Forest Park School District 91 faced a complex balancing act in finding a fair and effective solution to the discipline problems that have concerned many Forest Park Middle School parents in recent months.
On the one hand, the district could no longer deny that this was an issue that needed to be dealt with. Though administrators may feel that the problem is exaggerated, it is an issue to residents and, therefore, must be an issue to the district.
On the other hand, administrators are probably correct in saying that the problem was inflated, as there are often undertones of bigotry to the complaints, which have increased along with the percentage of black students in the district.
It often seems that five black students talking on a street corner are assumed by many to be gangbanging, while five white students are assumed to be waiting for their carpool, or just hanging out. The black students, oftentimes, are also assumed to be from out of town, as many seem not to have noticed that well over 30 percent of the village’s population is now African American.
The community needs to put these prejudices aside in order to take a rational approach to issues of discipline among the students, which certainly do exist, as evidenced by the brawl which followed dismissal on the last day of school.
Though residency issues are real and the district must do all it can to ensure that Forest Park schools serve Forest Park residents only, the amount of attention given to the issue makes it somewhat of a distraction, as it prevents many from accepting the reality that most of the problems do, indeed, arise from children of Forest Park residents.
Instead of throwing blame around and pointlessly wishing for those they perceive as problem students to be thrown out into someone else’s hometown, Forest Parkers must work together to find ways to adapt to the village’s changing demographics.
Of course, for this to happen it is essential that strong leadership emerge to represent the minority and low-income populations in town. At this time, the only people doing so seem more focused on making scenes at meetings than on working with officials to get something done.
In the meantime, we commend District 91 for taking a multifaceted and comprehensive approach to the issue.

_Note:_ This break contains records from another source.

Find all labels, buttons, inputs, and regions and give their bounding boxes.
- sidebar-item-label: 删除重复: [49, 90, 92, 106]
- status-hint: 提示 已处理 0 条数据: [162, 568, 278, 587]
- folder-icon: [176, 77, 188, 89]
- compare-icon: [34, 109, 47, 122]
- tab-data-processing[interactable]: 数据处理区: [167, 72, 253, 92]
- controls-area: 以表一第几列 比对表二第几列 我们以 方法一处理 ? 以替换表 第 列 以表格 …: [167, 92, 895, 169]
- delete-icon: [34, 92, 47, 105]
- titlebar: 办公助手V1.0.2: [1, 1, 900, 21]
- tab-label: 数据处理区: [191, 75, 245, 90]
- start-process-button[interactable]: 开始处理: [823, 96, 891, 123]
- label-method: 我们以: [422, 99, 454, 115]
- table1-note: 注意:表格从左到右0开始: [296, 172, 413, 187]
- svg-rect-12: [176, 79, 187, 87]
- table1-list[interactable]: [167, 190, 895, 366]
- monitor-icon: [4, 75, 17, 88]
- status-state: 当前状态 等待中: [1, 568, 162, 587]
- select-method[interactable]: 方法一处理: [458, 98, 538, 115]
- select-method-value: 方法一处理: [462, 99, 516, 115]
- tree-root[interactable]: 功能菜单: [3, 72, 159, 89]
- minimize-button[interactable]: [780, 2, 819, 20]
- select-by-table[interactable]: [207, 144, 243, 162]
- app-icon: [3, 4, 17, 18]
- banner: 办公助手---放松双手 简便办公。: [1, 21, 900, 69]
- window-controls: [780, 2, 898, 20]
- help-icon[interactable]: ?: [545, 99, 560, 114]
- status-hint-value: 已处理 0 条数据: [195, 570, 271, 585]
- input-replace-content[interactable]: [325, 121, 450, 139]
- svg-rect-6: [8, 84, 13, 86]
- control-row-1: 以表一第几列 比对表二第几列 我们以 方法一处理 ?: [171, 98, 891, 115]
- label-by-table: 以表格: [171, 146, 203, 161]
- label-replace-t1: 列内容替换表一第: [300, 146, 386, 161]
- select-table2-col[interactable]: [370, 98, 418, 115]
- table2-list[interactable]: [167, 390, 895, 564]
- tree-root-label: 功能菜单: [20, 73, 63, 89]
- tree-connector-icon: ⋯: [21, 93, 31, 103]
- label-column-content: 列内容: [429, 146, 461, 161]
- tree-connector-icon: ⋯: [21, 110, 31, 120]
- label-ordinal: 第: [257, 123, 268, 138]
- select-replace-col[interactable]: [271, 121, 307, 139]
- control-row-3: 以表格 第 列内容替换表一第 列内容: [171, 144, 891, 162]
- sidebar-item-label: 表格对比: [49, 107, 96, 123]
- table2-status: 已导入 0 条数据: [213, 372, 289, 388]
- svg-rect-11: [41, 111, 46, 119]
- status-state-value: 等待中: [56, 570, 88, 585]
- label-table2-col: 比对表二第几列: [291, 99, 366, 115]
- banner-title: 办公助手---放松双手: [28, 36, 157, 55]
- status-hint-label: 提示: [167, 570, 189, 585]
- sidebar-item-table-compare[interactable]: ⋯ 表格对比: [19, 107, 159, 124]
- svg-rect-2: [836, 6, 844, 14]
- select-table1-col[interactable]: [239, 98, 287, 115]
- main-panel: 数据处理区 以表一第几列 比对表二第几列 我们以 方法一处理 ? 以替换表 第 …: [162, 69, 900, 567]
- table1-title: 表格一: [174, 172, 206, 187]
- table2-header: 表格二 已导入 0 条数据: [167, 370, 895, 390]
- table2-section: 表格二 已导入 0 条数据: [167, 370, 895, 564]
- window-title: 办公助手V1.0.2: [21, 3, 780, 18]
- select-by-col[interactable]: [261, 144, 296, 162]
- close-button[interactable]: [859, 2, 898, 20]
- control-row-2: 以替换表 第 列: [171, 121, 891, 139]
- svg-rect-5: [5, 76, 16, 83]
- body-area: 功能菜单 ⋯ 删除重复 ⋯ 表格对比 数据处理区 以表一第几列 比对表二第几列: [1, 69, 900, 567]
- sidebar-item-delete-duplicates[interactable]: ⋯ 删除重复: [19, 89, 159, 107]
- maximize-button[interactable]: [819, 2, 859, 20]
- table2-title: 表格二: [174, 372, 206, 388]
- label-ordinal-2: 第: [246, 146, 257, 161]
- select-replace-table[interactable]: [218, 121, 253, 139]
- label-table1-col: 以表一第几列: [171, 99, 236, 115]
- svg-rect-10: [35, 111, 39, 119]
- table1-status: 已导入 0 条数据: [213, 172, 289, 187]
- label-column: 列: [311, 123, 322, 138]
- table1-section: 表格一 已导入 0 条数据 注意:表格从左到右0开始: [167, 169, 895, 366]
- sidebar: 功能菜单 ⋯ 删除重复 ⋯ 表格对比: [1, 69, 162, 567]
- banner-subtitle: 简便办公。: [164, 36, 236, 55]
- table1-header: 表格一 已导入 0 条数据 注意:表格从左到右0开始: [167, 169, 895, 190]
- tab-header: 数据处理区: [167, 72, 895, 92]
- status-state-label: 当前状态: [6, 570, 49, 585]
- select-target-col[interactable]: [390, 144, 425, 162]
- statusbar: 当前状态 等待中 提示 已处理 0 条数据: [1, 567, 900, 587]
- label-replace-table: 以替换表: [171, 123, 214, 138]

The recommendations discussed by the school board last week included both “hard” and “soft” solutions, ranging from increased security and surveillance to outreach to troubled students and training for teachers in dealing with the challenges presented by low-income students.
The high school district already drives enough families out of Forest Park due to legitimate fears of both violence and a plain bad education, and it is absolutely essential to ensure that our middle school continues to steer clear of that path.